▸ YOUR ASSIGNMENT
With images removed, transcribe each record exactly as it appears.

▸ PROVIDED DATA
━━━━━━━━
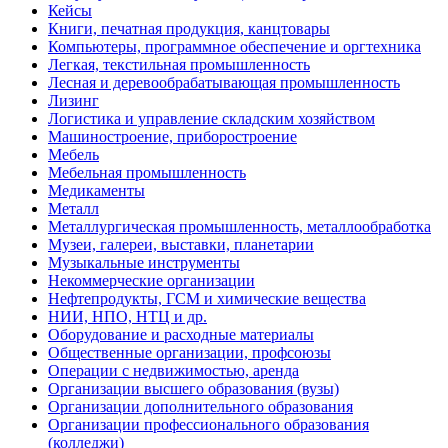
Кейсы
Книги, печатная продукция, канцтовары
Компьютеры, программное обеспечение и оргтехника
Легкая, текстильная промышленность
Лесная и деревообрабатывающая промышленность
Лизинг
Логистика и управление складским хозяйством
Машиностроение, приборостроение
Мебель
Мебельная промышленность
Медикаменты
Металл
Металлургическая промышленность, металлообработка
Музеи, галереи, выставки, планетарии
Музыкальные инструменты
Некоммерческие организации
Нефтепродукты, ГСМ и химические вещества
НИИ, НПО, НТЦ и др.
Оборудование и расходные материалы
Общественные организации, профсоюзы
Операции с недвижимостью, аренда
Организации высшего образования (вузы)
Организации дополнительного образования
Организации профессионального образования
(колледжи)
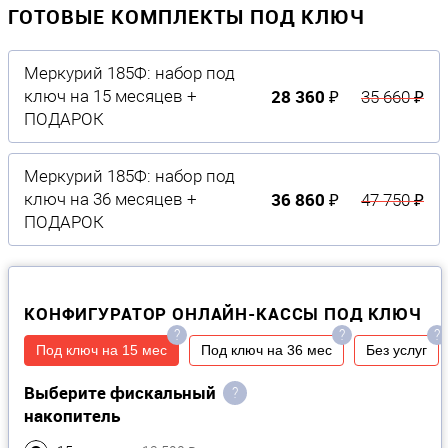
ГОТОВЫЕ КОМПЛЕКТЫ ПОД КЛЮЧ
Меркурий 185Ф: набор под
28 360 ₽
ключ на 15 месяцев +
35 660 ₽
ПОДАРОК
Меркурий 185Ф: набор под
36 860 ₽
ключ на 36 месяцев +
47 750 ₽
ПОДАРОК
КОНФИГУРАТОР ОНЛАЙН-КАССЫ ПОД КЛЮЧ
?
?
?
Под ключ на 15 мес
Под ключ на 36 мес
Без услуг
Выберите фискальный
?
накопитель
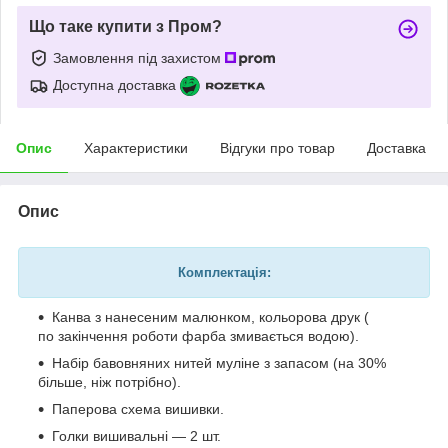
Що таке купити з Пром?
Замовлення під захистом
Доступна доставка
Опис
Характеристики
Відгуки про товар
Доставка
Опис
Комплектація:
Канва з нанесеним малюнком, кольорова друк (
по закінчення роботи фарба змивається водою).
Набір бавовняних нитей муліне з запасом (на 30%
більше, ніж потрібно).
Паперова схема вишивки.
Голки вишивальні — 2 шт.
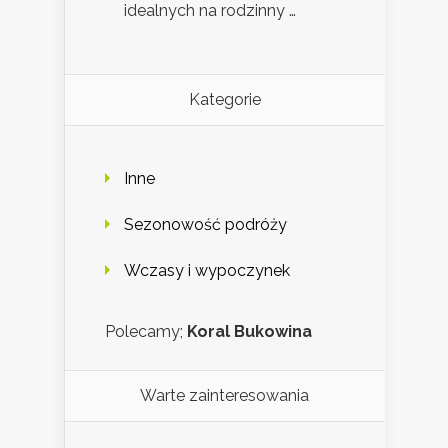
idealnych na rodzinny …
Kategorie
Inne
Sezonowość podróży
Wczasy i wypoczynek
Polecamy;
Koral Bukowina
Warte zainteresowania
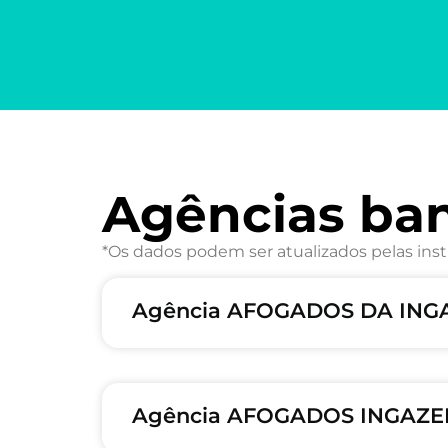
Agências ba
*Os dados podem ser atualizados pelas inst
Agência AFOGADOS DA INGA
Agência AFOGADOS INGAZEI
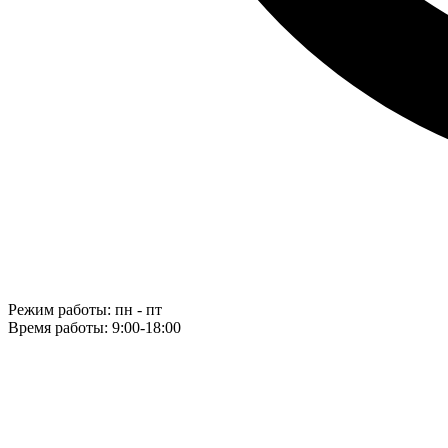
Режим работы: пн - пт
Время работы: 9:00-18:00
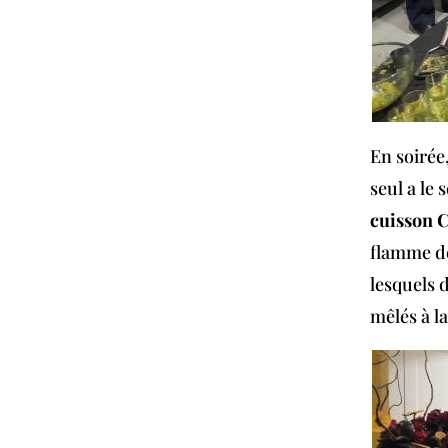
En soirée,
seul a le 
cuisson 
flamme de 
lesquels d
mêlés à l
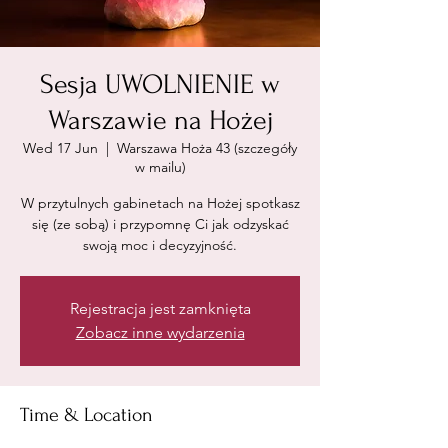
Sesja UWOLNIENIE w
Warszawie na Hożej
Wed 17 Jun
  |  
Warszawa Hoża 43 (szczegóły
w mailu)
W przytulnych gabinetach na Hożej spotkasz
się (ze sobą) i przypomnę Ci jak odzyskać
swoją moc i decyzyjność.
Rejestracja jest zamknięta
Zobacz inne wydarzenia
Time & Location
━━━━━━━━
▸ ANSWER FOR THIS EXERCISE
Кейсы
Книги, печатная продукция, канцтовары
Компьютеры, программное обеспечение и оргтехника
Легкая, текстильная промышленность
Лесная и деревообрабатывающая промышленность
Лизинг
Логистика и управление складским хозяйством
Машиностроение, приборостроение
Мебель
Мебельная промышленность
Медикаменты
Металл
Металлургическая промышленность, металлообработка
Музеи, галереи, выставки, планетарии
Музыкальные инструменты
Некоммерческие организации
Нефтепродукты, ГСМ и химические вещества
НИИ, НПО, НТЦ и др.
Оборудование и расходные материалы
Общественные организации, профсоюзы
Операции с недвижимостью, аренда
Организации высшего образования (вузы)
Организации дополнительного образования
Организации профессионального образования
(колледжи)
ГОТОВЫЕ КОМПЛЕКТЫ ПОД КЛЮЧ
Меркурий 185Ф: набор под
28 360 ₽
ключ на 15 месяцев +
35 660 ₽
ПОДАРОК
Меркурий 185Ф: набор под
36 860 ₽
ключ на 36 месяцев +
47 750 ₽
ПОДАРОК
КОНФИГУРАТОР ОНЛАЙН-КАССЫ ПОД КЛЮЧ
?
?
?
Под ключ на 15 мес
Под ключ на 36 мес
Без услуг
Выберите фискальный
?
накопитель
Що таке купити з Пром?
Замовлення під захистом
Доступна доставка
Опис
Характеристики
Відгуки про товар
Доставка
Опис
Комплектація:
Канва з нанесеним малюнком, кольорова друк (
по закінчення роботи фарба змивається водою).
Набір бавовняних нитей муліне з запасом (на 30%
більше, ніж потрібно).
Паперова схема вишивки.
Голки вишивальні — 2 шт.
idealnych na rodzinny …
Kategorie
Inne
Sezonowość podróży
Wczasy i wypoczynek
Polecamy;
Koral Bukowina
Warte zainteresowania
Agências ba
*Os dados podem ser atualizados pelas inst
Agência AFOGADOS DA INGA
Agência AFOGADOS INGAZEI
Режим работы: пн - пт
Время работы: 9:00-18:00
En soirée,
seul a le 
cuisson 
flamme de 
lesquels d
mêlés à l
Sesja UWOLNIENIE w
Warszawie na Hożej
Wed 17 Jun
  |  
Warszawa Hoża 43 (szczegóły
w mailu)
W przytulnych gabinetach na Hożej spotkasz
się (ze sobą) i przypomnę Ci jak odzyskać
swoją moc i decyzyjność.
Rejestracja jest zamknięta
Zobacz inne wydarzenia
Time & Location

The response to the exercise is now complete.